**PROMPT:** The sole answer should be the number of lines in the material below that hold "Bedeutung".

**GIVEN RECORDS:**
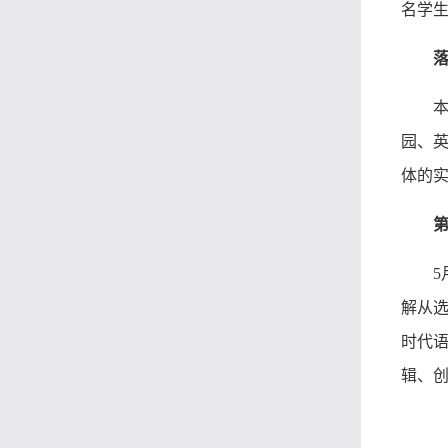
名学
园、
体的
解从选
时代语
辑、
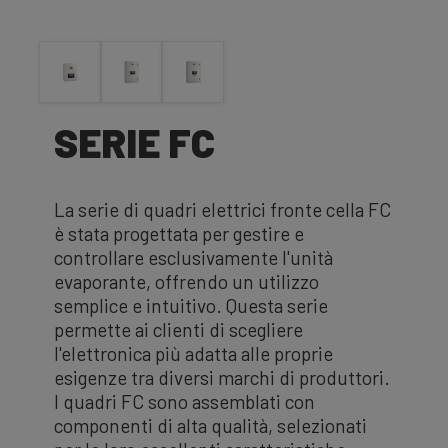
SERIE FC
La serie di quadri elettrici fronte cella FC
è stata progettata per gestire e
controllare esclusivamente l'unità
evaporante, offrendo un utilizzo
semplice e intuitivo. Questa serie
permette ai clienti di scegliere
l'elettronica più adatta alle proprie
esigenze tra diversi marchi di produttori.
I quadri FC sono assemblati con
componenti di alta qualità, selezionati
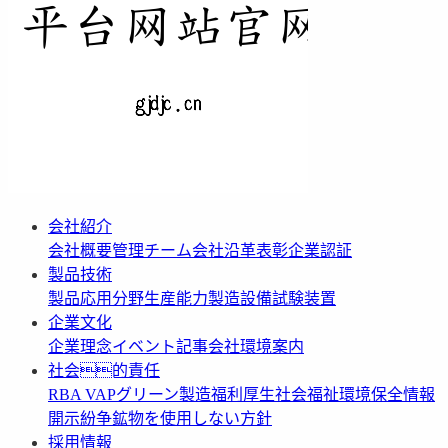
会社紹介
会社概要
管理チーム
会社沿革
表彰
企業認証
製品技術
製品応用分野
生産能力
製造設備
試験装置
企業文化
企業理念
イベント記事
会社環境案内
社会的責任
RBA VAP
グリーン製造
福利厚生
社会福祉
環境保全情報
開示
紛争鉱物を使用しない方針
採用情報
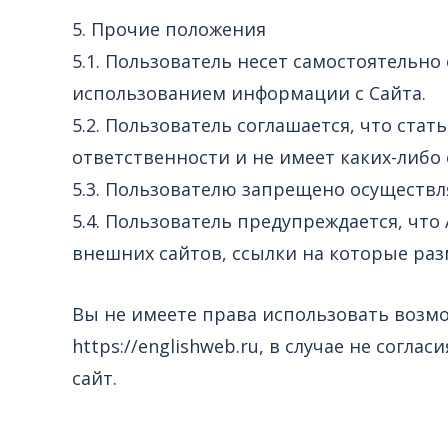
5. Прочие положения
5.1. Пользователь несет самостоятельно
использованием информации с Сайта.
5.2. Пользователь соглашается, что ста
ответственности и не имеет каких-либо 
5.3. Пользователю запрещено осуществ
5.4. Пользователь предупреждается, чт
внешних сайтов, ссылки на которые ра
Вы не имеете права использовать возм
https://englishweb.ru, в случае не сог
сайт.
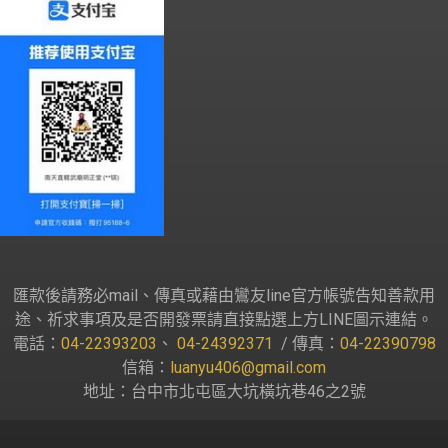
匯款後請務必mail、傳真或藉由鸞友line官方帳號告知善款用
途、祈求事項及是否開發票請直接點選上方LINE圖示連結。
電話：
04-22393203
、
04-24392371
/ 傳真：
04-22390798
信箱：
luanyu406@gmail.com
地址：台中市北屯區大坑橫坑巷46之2號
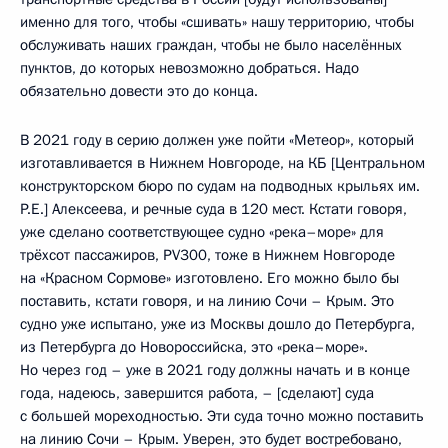
именно для того, чтобы «сшивать» нашу территорию, чтобы
обслуживать наших граждан, чтобы не было населённых
пунктов, до которых невозможно добраться. Надо
обязательно довести это до конца.
В 2021 году в серию должен уже пойти «Метеор», который
изготавливается в Нижнем Новгороде, на КБ [Центральном
конструкторском бюро по судам на подводных крыльях им.
Р.Е.] Алексеева, и речные суда в 120 мест. Кстати говоря,
уже сделано соответствующее судно «река–море» для
трёхсот пассажиров, PV300, тоже в Нижнем Новгороде
на «Красном Сормове» изготовлено. Его можно было бы
поставить, кстати говоря, и на линию Сочи – Крым. Это
судно уже испытано, уже из Москвы дошло до Петербурга,
из Петербурга до Новороссийска, это «река–море».
Но через год – уже в 2021 году должны начать и в конце
года, надеюсь, завершится работа, – [сделают] суда
с большей мореходностью. Эти суда точно можно поставить
на линию Сочи – Крым. Уверен, это будет востребовано,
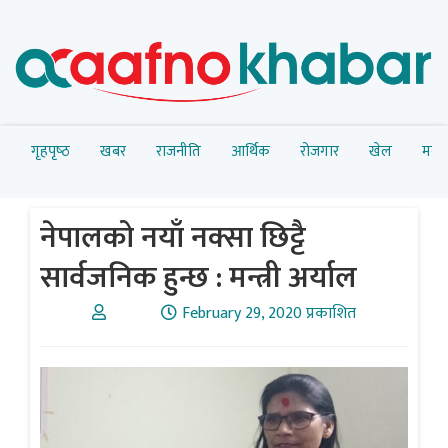
गृहपृष्‍ठ
खबर
राजनीति
आर्थिक
रोजगार
खेल
मनोर
नेपालको नयाँ नक्सा छिट्टै
सार्वजनिक हुन्छ : मन्त्री अर्याल
February 29, 2020 प्रकाशित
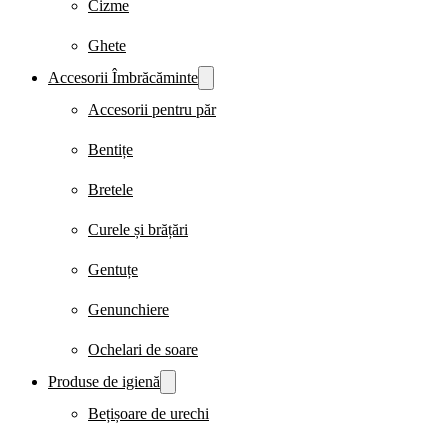
Cizme
Ghete
Accesorii Îmbrăcăminte
Accesorii pentru păr
Bentițe
Bretele
Curele și brățări
Gentuțe
Genunchiere
Ochelari de soare
Produse de igienă
Bețișoare de urechi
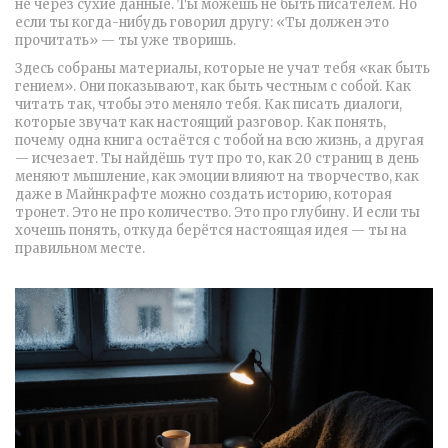
не через сухие данные
.
Ты можешь не быть писателем. Но
если ты когда-нибудь говорил другу: «Ты должен это
прочитать» — ты уже творишь.
Здесь собраны материалы, которые не учат тебя «как быть
гением». Они показывают, как быть честным с собой. Как
читать так, чтобы это меняло тебя. Как писать диалоги,
которые звучат как настоящий разговор. Как понять,
почему одна книга остаётся с тобой на всю жизнь, а другая
— исчезает. Ты найдёшь тут про то, как 20 страниц в день
меняют мышление, как эмоции влияют на творчество, как
даже в Майнкрафте можно создать историю, которая
тронет. Это не про количество. Это про глубину. И если ты
хочешь понять, откуда берётся настоящая идея — ты на
правильном месте.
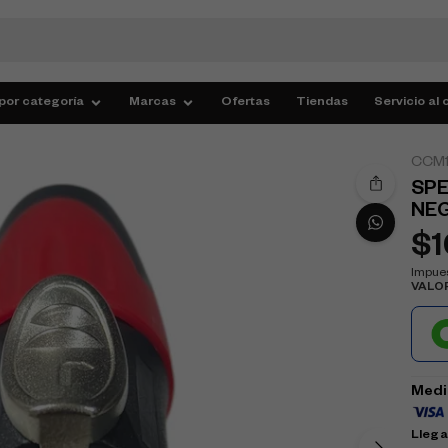
por categoría
Marcas
Ofertas
Tiendas
Servicio al 
CCM
SP
NE
$
Impues
VALO
Medi
Llega 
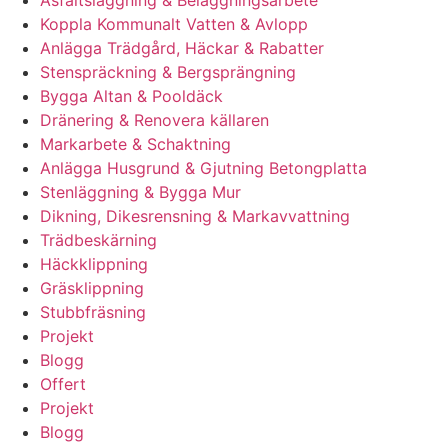
Asfaltsläggning & Beläggningsarbete
Koppla Kommunalt Vatten & Avlopp
Anlägga Trädgård, Häckar & Rabatter
Stenspräckning & Bergsprängning
Bygga Altan & Pooldäck
Dränering & Renovera källaren
Markarbete & Schaktning
Anlägga Husgrund & Gjutning Betongplatta
Stenläggning & Bygga Mur
Dikning, Dikesrensning & Markavvattning
Trädbeskärning
Häckklippning
Gräsklippning
Stubbfräsning
Projekt
Blogg
Offert
Projekt
Blogg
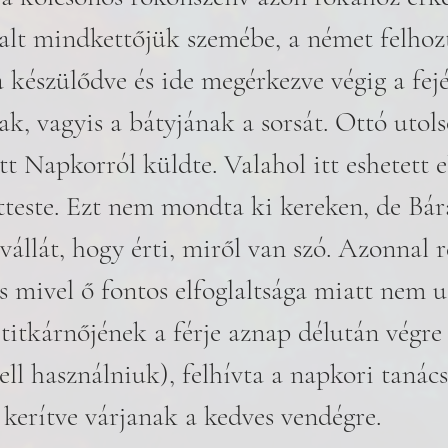
alt mindkettőjük szemébe, a német felhozt
készülődve és ide megérkezve végig a fejé
, vagyis a bátyjának a sorsát. Ottó utolsó
t Napkorról küldte. Valahol itt eshetett el.
tteste. Ezt nem mondta ki kereken, de Bár
vállát, hogy érti, miről van szó. Azonnal r
, s mivel ő fontos elfoglaltsága miatt nem u
titkárnőjének a férje aznap délután végre 
kell használniuk), felhívta a napkori tanác
kerítve várjanak a kedves vendégre. 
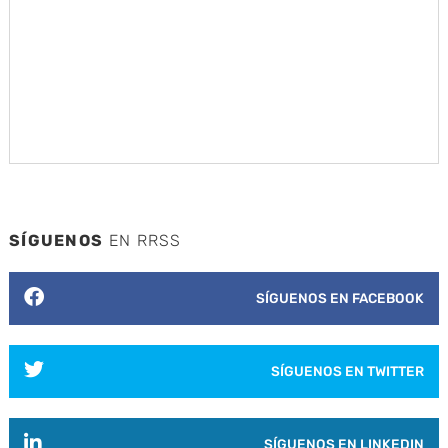
SÍGUENOS
EN RRSS
SÍGUENOS EN FACEBOOK
SÍGUENOS EN TWITTER
SÍGUENOS EN LINKEDIN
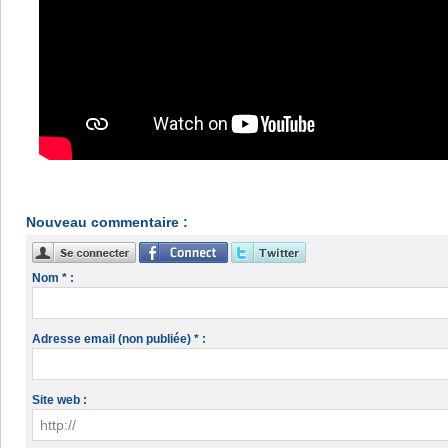
Nouveau commentaire :
Nom * :
Adresse email (non publiée) * :
Site web :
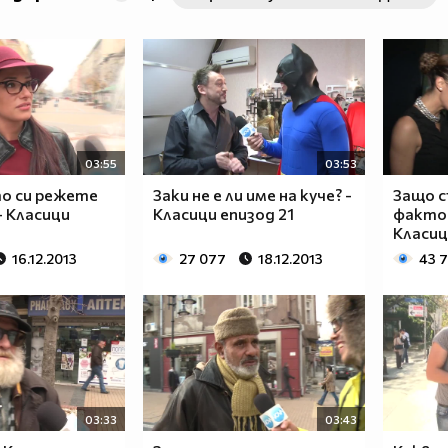
03:55
03:53
то си режете
Заки не е ли име на куче? -
Защо с
 Класици
Класици епизод 21
фактор
Класиц
16.12.2013
27 077
18.12.2013
43 
03:33
03:43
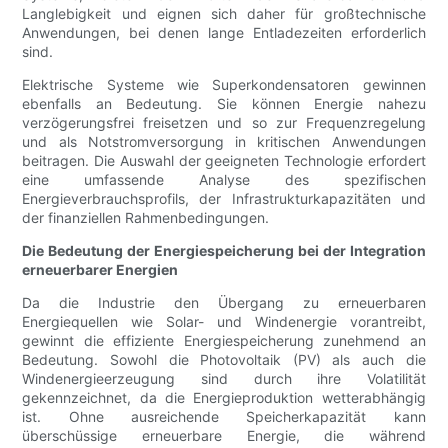
Langlebigkeit und eignen sich daher für großtechnische
Anwendungen, bei denen lange Entladezeiten erforderlich
sind.
Elektrische Systeme wie Superkondensatoren gewinnen
ebenfalls an Bedeutung. Sie können Energie nahezu
verzögerungsfrei freisetzen und so zur Frequenzregelung
und als Notstromversorgung in kritischen Anwendungen
beitragen. Die Auswahl der geeigneten Technologie erfordert
eine umfassende Analyse des spezifischen
Energieverbrauchsprofils, der Infrastrukturkapazitäten und
der finanziellen Rahmenbedingungen.
Die Bedeutung der Energiespeicherung bei der Integration
erneuerbarer Energien
Da die Industrie den Übergang zu erneuerbaren
Energiequellen wie Solar- und Windenergie vorantreibt,
gewinnt die effiziente Energiespeicherung zunehmend an
Bedeutung. Sowohl die Photovoltaik (PV) als auch die
Windenergieerzeugung sind durch ihre Volatilität
gekennzeichnet, da die Energieproduktion wetterabhängig
ist. Ohne ausreichende Speicherkapazität kann
überschüssige erneuerbare Energie, die während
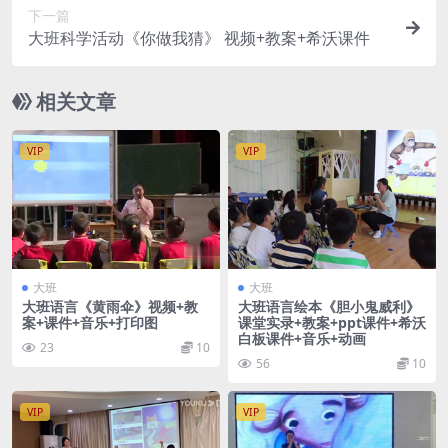
下一篇
大班科学活动《你做我猜》 视频+教案+希沃课件
相关文章
VIP
VIP
大班
大班
大班语言《黄雨伞》视频+教
大班语言绘本《胆小鬼威利》
案+课件+音乐+打印图
课堂实录+教案+ppt课件+希沃
白板课件+音乐+动画
23
10
56
10
VIP
VIP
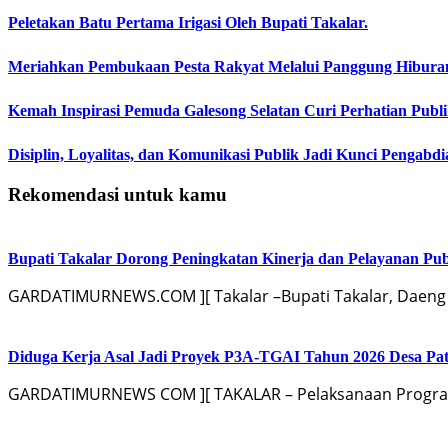
Peletakan Batu Pertama Irigasi Oleh Bupati Takalar.
Meriahkan Pembukaan Pesta Rakyat Melalui Panggung Hibur
Kemah Inspirasi Pemuda Galesong Selatan Curi Perhatian Publik
Disiplin, Loyalitas, dan Komunikasi Publik Jadi Kunci Pengabdi
Rekomendasi untuk kamu
Bupati Takalar Dorong Peningkatan Kinerja dan Pelayanan Publ
GARDATIMURNEWS.COM ][ Takalar –Bupati Takalar, Daeng
Diduga Kerja Asal Jadi Proyek P3A-TGAI Tahun 2026 Desa Pat
GARDATIMURNEWS COM ][ TAKALAR – Pelaksanaan Program 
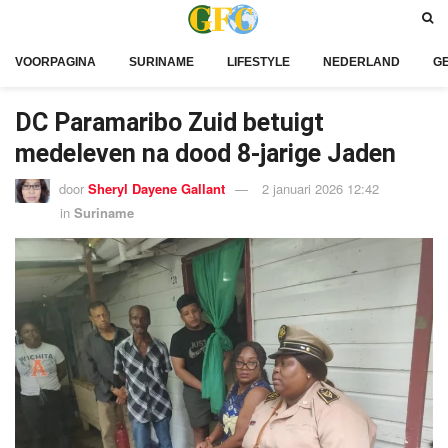
VOORPAGINA
SURINAME
LIFESTYLE
NEDERLAND
G
DC Paramaribo Zuid betuigt
medeleven na dood 8-jarige Jaden
door
Sheryl Dayene Gallant
2 januari 2026 12:42
in
Suriname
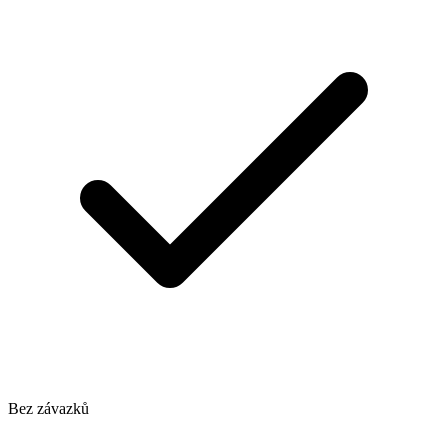
Bez závazků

**ANSWER AREA:** 3